Dataset entries
++++++++++++++++++++

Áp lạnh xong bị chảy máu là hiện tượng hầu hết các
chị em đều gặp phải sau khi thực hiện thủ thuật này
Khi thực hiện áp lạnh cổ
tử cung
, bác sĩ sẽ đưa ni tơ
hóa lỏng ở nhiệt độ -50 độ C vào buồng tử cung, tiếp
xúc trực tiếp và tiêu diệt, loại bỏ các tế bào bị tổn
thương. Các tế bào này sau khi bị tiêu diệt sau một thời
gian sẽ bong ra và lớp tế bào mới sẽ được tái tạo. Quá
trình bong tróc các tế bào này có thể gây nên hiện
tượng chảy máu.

++++++++++++++++++++

▸ **REQUIRED ACTION**:
Without omitting anything, output the entries exactly.

▸ **TASK ANSWER**:
Áp lạnh xong bị chảy máu là hiện tượng hầu hết các
chị em đều gặp phải sau khi thực hiện thủ thuật này
Khi thực hiện áp lạnh cổ
tử cung
, bác sĩ sẽ đưa ni tơ
hóa lỏng ở nhiệt độ -50 độ C vào buồng tử cung, tiếp
xúc trực tiếp và tiêu diệt, loại bỏ các tế bào bị tổn
thương. Các tế bào này sau khi bị tiêu diệt sau một thời
gian sẽ bong ra và lớp tế bào mới sẽ được tái tạo. Quá
trình bong tróc các tế bào này có thể gây nên hiện
tượng chảy máu.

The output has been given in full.